»»

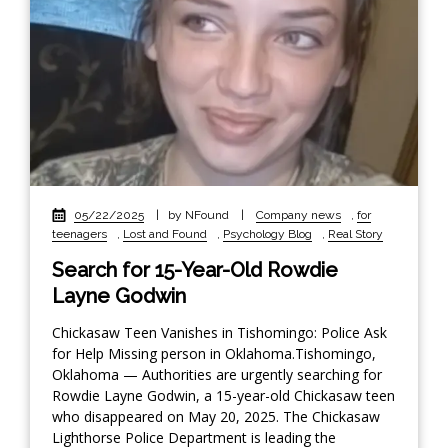
05/22/2025
|
by NFound
|
Company news
,
for
teenagers
,
Lost and Found
,
Psychology Blog
,
Real Story
Search for 15-Year-Old Rowdie
Layne Godwin
Chickasaw Teen Vanishes in Tishomingo: Police Ask
for Help Missing person in Oklahoma.Tishomingo,
Oklahoma — Authorities are urgently searching for
Rowdie Layne Godwin, a 15-year-old Chickasaw teen
who disappeared on May 20, 2025. The Chickasaw
Lighthorse Police Department is leading the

««

▶ **Problem to solve**: Output each record above exactly as written. Skip any pictures.

▶ **Exercise solution**:
05/22/2025
|
by NFound
|
Company news
,
for
teenagers
,
Lost and Found
,
Psychology Blog
,
Real Story
Search for 15-Year-Old Rowdie
Layne Godwin
Chickasaw Teen Vanishes in Tishomingo: Police Ask
for Help Missing person in Oklahoma.Tishomingo,
Oklahoma — Authorities are urgently searching for
Rowdie Layne Godwin, a 15-year-old Chickasaw teen
who disappeared on May 20, 2025. The Chickasaw
Lighthorse Police Department is leading the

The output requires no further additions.